Description of the task
Nothing in the data below may be left out; return all of it exactly.

Input material
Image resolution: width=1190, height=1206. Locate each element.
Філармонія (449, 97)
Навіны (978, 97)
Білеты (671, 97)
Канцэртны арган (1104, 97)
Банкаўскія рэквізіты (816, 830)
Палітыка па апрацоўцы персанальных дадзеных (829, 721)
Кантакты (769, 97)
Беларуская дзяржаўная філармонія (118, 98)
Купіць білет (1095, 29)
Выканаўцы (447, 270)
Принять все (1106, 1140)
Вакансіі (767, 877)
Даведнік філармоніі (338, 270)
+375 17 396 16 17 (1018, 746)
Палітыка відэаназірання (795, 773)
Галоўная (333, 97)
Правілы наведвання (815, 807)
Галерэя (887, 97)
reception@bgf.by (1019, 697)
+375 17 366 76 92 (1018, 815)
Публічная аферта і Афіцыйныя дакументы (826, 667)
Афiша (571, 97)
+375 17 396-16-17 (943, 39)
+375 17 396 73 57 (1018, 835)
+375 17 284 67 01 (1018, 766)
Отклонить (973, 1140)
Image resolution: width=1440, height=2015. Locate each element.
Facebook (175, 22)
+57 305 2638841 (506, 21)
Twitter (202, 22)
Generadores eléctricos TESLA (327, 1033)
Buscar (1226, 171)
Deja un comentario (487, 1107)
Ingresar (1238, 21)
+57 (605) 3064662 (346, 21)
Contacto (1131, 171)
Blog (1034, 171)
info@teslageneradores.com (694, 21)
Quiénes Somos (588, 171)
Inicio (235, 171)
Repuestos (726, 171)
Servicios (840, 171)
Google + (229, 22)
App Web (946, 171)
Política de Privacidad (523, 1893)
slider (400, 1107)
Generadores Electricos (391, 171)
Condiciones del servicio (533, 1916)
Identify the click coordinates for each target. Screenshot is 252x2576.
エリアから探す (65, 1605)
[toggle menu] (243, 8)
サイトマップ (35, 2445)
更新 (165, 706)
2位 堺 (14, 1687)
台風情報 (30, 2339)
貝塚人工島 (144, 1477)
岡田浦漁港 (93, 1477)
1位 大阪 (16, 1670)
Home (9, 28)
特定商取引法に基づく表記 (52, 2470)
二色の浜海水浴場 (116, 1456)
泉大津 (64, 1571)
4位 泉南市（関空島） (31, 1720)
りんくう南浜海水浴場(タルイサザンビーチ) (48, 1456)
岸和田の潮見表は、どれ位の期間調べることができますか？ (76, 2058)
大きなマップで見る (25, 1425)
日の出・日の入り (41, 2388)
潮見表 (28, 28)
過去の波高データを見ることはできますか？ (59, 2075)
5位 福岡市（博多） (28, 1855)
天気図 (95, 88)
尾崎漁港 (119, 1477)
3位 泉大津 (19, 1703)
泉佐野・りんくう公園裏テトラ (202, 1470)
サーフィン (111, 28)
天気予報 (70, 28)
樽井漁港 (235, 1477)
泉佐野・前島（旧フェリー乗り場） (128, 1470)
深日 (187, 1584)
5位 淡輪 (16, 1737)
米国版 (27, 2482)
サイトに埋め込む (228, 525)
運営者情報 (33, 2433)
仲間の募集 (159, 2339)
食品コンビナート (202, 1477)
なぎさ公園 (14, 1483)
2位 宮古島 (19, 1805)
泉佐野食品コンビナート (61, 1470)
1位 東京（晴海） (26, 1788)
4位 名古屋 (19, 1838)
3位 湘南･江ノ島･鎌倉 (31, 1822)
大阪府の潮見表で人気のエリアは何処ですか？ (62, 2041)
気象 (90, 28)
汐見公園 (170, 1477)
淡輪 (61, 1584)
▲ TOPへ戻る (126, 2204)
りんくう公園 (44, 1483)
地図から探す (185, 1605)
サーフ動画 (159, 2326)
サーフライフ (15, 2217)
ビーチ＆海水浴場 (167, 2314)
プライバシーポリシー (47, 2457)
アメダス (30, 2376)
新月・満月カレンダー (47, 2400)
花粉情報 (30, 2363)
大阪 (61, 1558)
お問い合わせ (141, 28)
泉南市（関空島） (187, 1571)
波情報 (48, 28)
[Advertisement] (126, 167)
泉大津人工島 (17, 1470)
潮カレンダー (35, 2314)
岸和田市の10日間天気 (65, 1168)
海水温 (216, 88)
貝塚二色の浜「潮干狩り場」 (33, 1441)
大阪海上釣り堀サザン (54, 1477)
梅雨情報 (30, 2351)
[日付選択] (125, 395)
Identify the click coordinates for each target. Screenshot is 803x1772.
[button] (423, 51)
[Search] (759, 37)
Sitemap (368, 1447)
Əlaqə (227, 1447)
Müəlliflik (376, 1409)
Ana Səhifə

Solution for this exercise
Image resolution: width=1190, height=1206. Locate each element.
Філармонія (449, 97)
Навіны (978, 97)
Білеты (671, 97)
Канцэртны арган (1104, 97)
Банкаўскія рэквізіты (816, 830)
Палітыка па апрацоўцы персанальных дадзеных (829, 721)
Кантакты (769, 97)
Беларуская дзяржаўная філармонія (118, 98)
Купіць білет (1095, 29)
Выканаўцы (447, 270)
Принять все (1106, 1140)
Вакансіі (767, 877)
Даведнік філармоніі (338, 270)
+375 17 396 16 17 (1018, 746)
Палітыка відэаназірання (795, 773)
Галоўная (333, 97)
Правілы наведвання (815, 807)
Галерэя (887, 97)
reception@bgf.by (1019, 697)
+375 17 366 76 92 (1018, 815)
Публічная аферта і Афіцыйныя дакументы (826, 667)
Афiша (571, 97)
+375 17 396-16-17 (943, 39)
+375 17 396 73 57 (1018, 835)
+375 17 284 67 01 (1018, 766)
Отклонить (973, 1140)
Image resolution: width=1440, height=2015. Locate each element.
Facebook (175, 22)
+57 305 2638841 (506, 21)
Twitter (202, 22)
Generadores eléctricos TESLA (327, 1033)
Buscar (1226, 171)
Deja un comentario (487, 1107)
Ingresar (1238, 21)
+57 (605) 3064662 (346, 21)
Contacto (1131, 171)
Blog (1034, 171)
info@teslageneradores.com (694, 21)
Quiénes Somos (588, 171)
Inicio (235, 171)
Repuestos (726, 171)
Servicios (840, 171)
Google + (229, 22)
App Web (946, 171)
Política de Privacidad (523, 1893)
slider (400, 1107)
Generadores Electricos (391, 171)
Condiciones del servicio (533, 1916)
Identify the click coordinates for each target. Screenshot is 252x2576.
エリアから探す (65, 1605)
[toggle menu] (243, 8)
サイトマップ (35, 2445)
更新 (165, 706)
2位 堺 (14, 1687)
台風情報 (30, 2339)
貝塚人工島 (144, 1477)
岡田浦漁港 (93, 1477)
1位 大阪 (16, 1670)
Home (9, 28)
特定商取引法に基づく表記 (52, 2470)
二色の浜海水浴場 (116, 1456)
泉大津 (64, 1571)
4位 泉南市（関空島） (31, 1720)
りんくう南浜海水浴場(タルイサザンビーチ) (48, 1456)
岸和田の潮見表は、どれ位の期間調べることができますか？ (76, 2058)
大きなマップで見る (25, 1425)
日の出・日の入り (41, 2388)
潮見表 (28, 28)
過去の波高データを見ることはできますか？ (59, 2075)
5位 福岡市（博多） (28, 1855)
天気図 (95, 88)
尾崎漁港 (119, 1477)
3位 泉大津 (19, 1703)
泉佐野・りんくう公園裏テトラ (202, 1470)
サーフィン (111, 28)
天気予報 (70, 28)
樽井漁港 (235, 1477)
泉佐野・前島（旧フェリー乗り場） (128, 1470)
深日 (187, 1584)
5位 淡輪 (16, 1737)
米国版 (27, 2482)
サイトに埋め込む (228, 525)
運営者情報 (33, 2433)
仲間の募集 (159, 2339)
食品コンビナート (202, 1477)
なぎさ公園 (14, 1483)
2位 宮古島 (19, 1805)
泉佐野食品コンビナート (61, 1470)
1位 東京（晴海） (26, 1788)
4位 名古屋 (19, 1838)
3位 湘南･江ノ島･鎌倉 (31, 1822)
大阪府の潮見表で人気のエリアは何処ですか？ (62, 2041)
気象 (90, 28)
汐見公園 (170, 1477)
淡輪 (61, 1584)
▲ TOPへ戻る (126, 2204)
りんくう公園 (44, 1483)
地図から探す (185, 1605)
サーフ動画 (159, 2326)
サーフライフ (15, 2217)
ビーチ＆海水浴場 (167, 2314)
プライバシーポリシー (47, 2457)
アメダス (30, 2376)
新月・満月カレンダー (47, 2400)
花粉情報 (30, 2363)
大阪 (61, 1558)
お問い合わせ (141, 28)
泉南市（関空島） (187, 1571)
波情報 (48, 28)
[Advertisement] (126, 167)
泉大津人工島 (17, 1470)
潮カレンダー (35, 2314)
岸和田市の10日間天気 (65, 1168)
海水温 (216, 88)
貝塚二色の浜「潮干狩り場」 (33, 1441)
大阪海上釣り堀サザン (54, 1477)
梅雨情報 (30, 2351)
[日付選択] (125, 395)
Identify the click coordinates for each target. Screenshot is 803x1772.
[button] (423, 51)
[Search] (759, 37)
Sitemap (368, 1447)
Əlaqə (227, 1447)
Müəlliflik (376, 1409)
Ana Səhifə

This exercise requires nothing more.